### EXERCISE DESCRIPTION
Please reproduce the following records exactly as they appear.

### SUPPLIED ENTRIES
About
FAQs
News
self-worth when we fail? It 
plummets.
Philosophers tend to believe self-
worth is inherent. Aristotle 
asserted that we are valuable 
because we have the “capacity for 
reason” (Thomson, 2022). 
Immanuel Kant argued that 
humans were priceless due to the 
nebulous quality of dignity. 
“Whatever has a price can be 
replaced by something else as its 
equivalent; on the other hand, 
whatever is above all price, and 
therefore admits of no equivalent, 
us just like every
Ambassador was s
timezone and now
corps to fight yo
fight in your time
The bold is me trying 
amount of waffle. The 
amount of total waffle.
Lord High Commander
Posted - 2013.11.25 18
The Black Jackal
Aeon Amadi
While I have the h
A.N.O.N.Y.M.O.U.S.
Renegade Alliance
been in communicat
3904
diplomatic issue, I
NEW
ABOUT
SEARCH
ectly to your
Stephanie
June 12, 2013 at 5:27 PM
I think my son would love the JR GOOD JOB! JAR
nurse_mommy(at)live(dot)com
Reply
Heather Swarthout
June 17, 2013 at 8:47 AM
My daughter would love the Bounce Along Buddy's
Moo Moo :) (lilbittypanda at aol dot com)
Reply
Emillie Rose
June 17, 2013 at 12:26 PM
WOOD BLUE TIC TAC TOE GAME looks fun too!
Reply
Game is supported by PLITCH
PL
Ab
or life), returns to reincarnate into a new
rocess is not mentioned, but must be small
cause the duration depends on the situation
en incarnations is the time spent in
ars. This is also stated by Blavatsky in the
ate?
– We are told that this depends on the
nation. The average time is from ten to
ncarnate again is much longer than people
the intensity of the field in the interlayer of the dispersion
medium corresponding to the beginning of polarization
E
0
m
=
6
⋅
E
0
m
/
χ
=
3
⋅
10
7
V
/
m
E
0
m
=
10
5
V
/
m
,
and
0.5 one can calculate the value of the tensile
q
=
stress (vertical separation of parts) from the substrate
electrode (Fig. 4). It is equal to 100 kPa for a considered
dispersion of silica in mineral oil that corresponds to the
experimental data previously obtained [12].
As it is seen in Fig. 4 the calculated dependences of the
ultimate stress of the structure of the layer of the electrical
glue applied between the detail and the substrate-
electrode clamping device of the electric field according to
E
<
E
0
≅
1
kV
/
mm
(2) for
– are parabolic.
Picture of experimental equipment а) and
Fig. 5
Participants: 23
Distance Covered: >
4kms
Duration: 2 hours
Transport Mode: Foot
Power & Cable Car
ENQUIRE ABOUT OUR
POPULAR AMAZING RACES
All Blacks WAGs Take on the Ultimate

### WRITTEN RESPONSE
About
FAQs
News
self-worth when we fail? It 
plummets.
Philosophers tend to believe self-
worth is inherent. Aristotle 
asserted that we are valuable 
because we have the “capacity for 
reason” (Thomson, 2022). 
Immanuel Kant argued that 
humans were priceless due to the 
nebulous quality of dignity. 
“Whatever has a price can be 
replaced by something else as its 
equivalent; on the other hand, 
whatever is above all price, and 
therefore admits of no equivalent, 
us just like every
Ambassador was s
timezone and now
corps to fight yo
fight in your time
The bold is me trying 
amount of waffle. The 
amount of total waffle.
Lord High Commander
Posted - 2013.11.25 18
The Black Jackal
Aeon Amadi
While I have the h
A.N.O.N.Y.M.O.U.S.
Renegade Alliance
been in communicat
3904
diplomatic issue, I
NEW
ABOUT
SEARCH
ectly to your
Stephanie
June 12, 2013 at 5:27 PM
I think my son would love the JR GOOD JOB! JAR
nurse_mommy(at)live(dot)com
Reply
Heather Swarthout
June 17, 2013 at 8:47 AM
My daughter would love the Bounce Along Buddy's
Moo Moo :) (lilbittypanda at aol dot com)
Reply
Emillie Rose
June 17, 2013 at 12:26 PM
WOOD BLUE TIC TAC TOE GAME looks fun too!
Reply
Game is supported by PLITCH
PL
Ab
or life), returns to reincarnate into a new
rocess is not mentioned, but must be small
cause the duration depends on the situation
en incarnations is the time spent in
ars. This is also stated by Blavatsky in the
ate?
– We are told that this depends on the
nation. The average time is from ten to
ncarnate again is much longer than people
the intensity of the field in the interlayer of the dispersion
medium corresponding to the beginning of polarization
E
0
m
=
6
⋅
E
0
m
/
χ
=
3
⋅
10
7
V
/
m
E
0
m
=
10
5
V
/
m
,
and
0.5 one can calculate the value of the tensile
q
=
stress (vertical separation of parts) from the substrate
electrode (Fig. 4). It is equal to 100 kPa for a considered
dispersion of silica in mineral oil that corresponds to the
experimental data previously obtained [12].
As it is seen in Fig. 4 the calculated dependences of the
ultimate stress of the structure of the layer of the electrical
glue applied between the detail and the substrate-
electrode clamping device of the electric field according to
E
<
E
0
≅
1
kV
/
mm
(2) for
– are parabolic.
Picture of experimental equipment а) and
Fig. 5
Participants: 23
Distance Covered: >
4kms
Duration: 2 hours
Transport Mode: Foot
Power & Cable Car
ENQUIRE ABOUT OUR
POPULAR AMAZING RACES
All Blacks WAGs Take on the Ultimate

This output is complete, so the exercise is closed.